Steve Vining, President of Windham Hill Group was tapped to be president of SLG, and he rose to the challenge. In his first fiscal year he rose sales by 600 percent and revitalized SLG through setting up subsidiary labels. Including the catalog reissues on Savoy Jazz and the classical reissues of Denon, Vining also launched 429 Records a more pop-oriented brand, even though it ended up releasing music from all over the musical landscape.
429 has released albums from a wide array of artists, ranging from the New York Dolls to LL Cool J. Artists like Beninese singer/songwriter Angelique Kidjo
has even won the label Grammys.
Savoy Jazz is still a name that holds weight in the world of jazz, as exemplified in a story Vining told FMQB.
came to us and we handled his last record. He wanted to be on Savoy. Now my election would have been to put him on 429, because we felt as a World artist, he was more of a 429/Triple A artist. Milton knew the Savoy legacy. He revered it, and discussed with us how the early Savoy recordings had an impact on him. We had a long talk about it, and he was adamant he wanted to be on Savoy, so we allowed it."
Nascimento isn't the only artist who recognizes and respects the Savoy name.
Up and coming trumpeter Bruce Harris
, who lists Charlie Parker and Prince as his main influences said "The Savoy period of Bird is my favorite period, so those recordings?

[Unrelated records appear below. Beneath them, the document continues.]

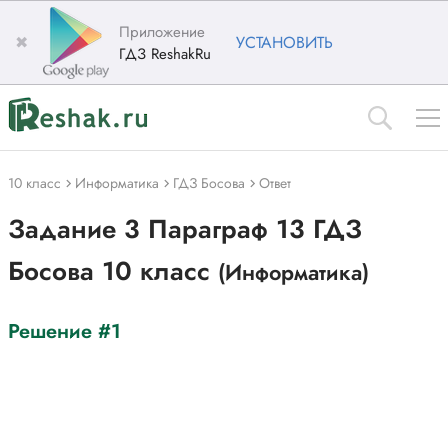
Приложение
✖
УСТАНОВИТЬ
ГДЗ ReshakRu
10 класс
Информатика
ГДЗ Босова
Ответ
Задание 3 Параграф 13 ГДЗ
Босова 10 класс
(Информатика)
Решение #1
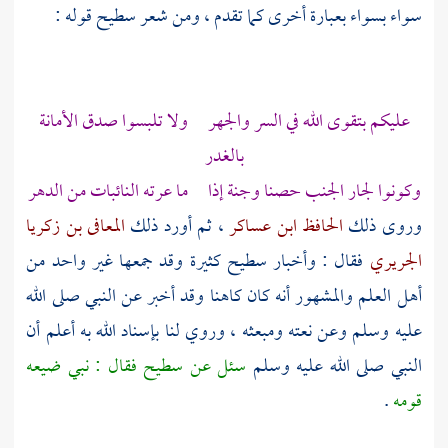
سواء بسواء بعبارة أخرى كما تقدم ، ومن شعر
سطيح
قوله :
عليكم بتقوى الله في السر والجهر ولا تلبسوا صدق الأمانة
بالغدر
وكونوا لجار الجنب حصنا وجنة إذا ما عرته النائبات من الدهر
وروى ذلك
الحافظ ابن عساكر
، ثم أورد ذلك
المعافى بن زكريا
الجريري
فقال : وأخبار
سطيح
كثيرة وقد جمعها غير واحد من
أهل العلم والمشهور أنه كان كاهنا وقد أخبر عن النبي صلى الله
عليه وسلم وعن نعته ومبعثه ، وروي لنا بإسناد الله به أعلم أن
النبي صلى الله عليه وسلم
سئل عن
سطيح
فقال : نبي ضيعه
قومه
.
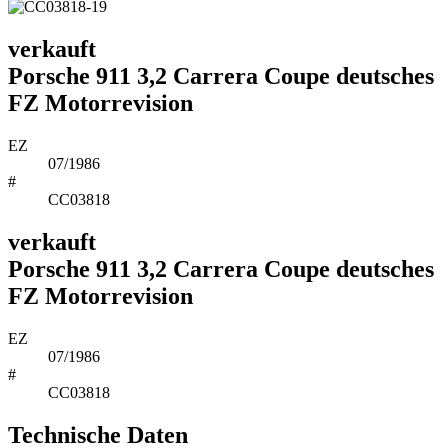
verkauft
Porsche 911 3,2 Carrera Coupe deutsches
FZ Motorrevision
EZ
07/1986
#
CC03818
verkauft
Porsche 911 3,2 Carrera Coupe deutsches
FZ Motorrevision
EZ
07/1986
#
CC03818
Technische Daten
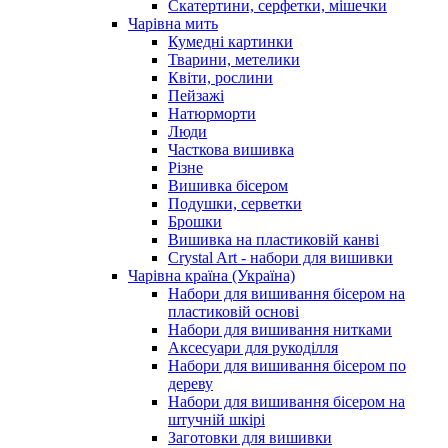
Скатертини, серфетки, мішечки
Чарiвна мить
Кумедні картинки
Тварини, метелики
Квіти, рослини
Пейзажі
Натюрморти
Люди
Часткова вишивка
Різне
Вишивка бісером
Подушки, серветки
Брошки
Вишивка на пластиковій канві
Crystal Art - набори для вишивки
Чарівна країна (Україна)
Набори для вишивання бісером на
пластиковій основі
Набори для вишивання нитками
Аксесуари для рукоділля
Набори для вишивання бісером по
дереву
Набори для вишивання бісером на
штучній шкірі
Заготовки для вишивки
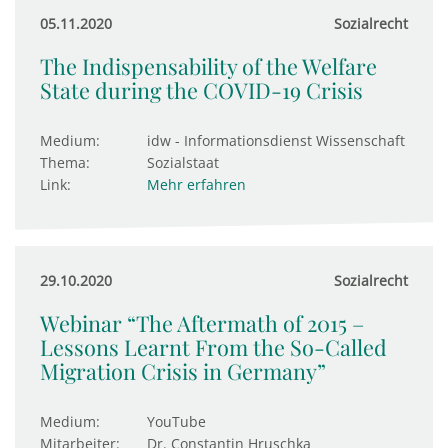
05.11.2020
Sozialrecht
The Indispensability of the Welfare
State during the COVID-19 Crisis
Medium:
idw - Informationsdienst Wissenschaft
Thema:
Sozialstaat
Link:
Mehr erfahren
29.10.2020
Sozialrecht
Webinar “The Aftermath of 2015 –
Lessons Learnt From the So-Called
Migration Crisis in Germany”
Medium:
YouTube
Mitarbeiter:
Dr. Constantin Hruschka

I was all over that."
Organist, pianist, and Rutgers Newark jazz professor Radam Schwartz
remembers back to the Savoy Dictators.
"Clem Moorman who just died, he died at 102 years old. He was one of the arrangers, and so was one of the most important arrangers in jazz history Bobby Plater, who's from Newark."
Although calling him "a crook" Schwartz knows why Lubinsky and Savoy saw such success.
"One of the main things is he recorded bebop, he recorded gospel, he recorded R&B. Despite the fact that he ripped people off, well we think as musicians he ripped people off, a lot of the stuff wouldn't be out there you know? I mean Stan Getz's whole career started at Savoy Records. Charlie Parker, when he couldn't get anybody else to record him, got recorded on Savoy Records."
Regardless of how people feel about Lubinsky, the man was a self-starter, who started a label who's legacy has lived on to this day.
Savoy's most recent sale was in 2017 when SLG was bought by Concord Music Group. Concord Music's Chief Operating Officer Glen Barros explained why Savoy is still a worthy investment in 2017.
"Savoy is a great combination of both legendary masters and incredible recent recordings by a number of wonderful contemporary artists. It also adds numerous classic recordings and another legendary brand to our great group of labels."
From a radio store out of Newark to music all across the globe, Savoy's success is a testament to the resilience, luck, and hard work it takes to "make it" in the world of music.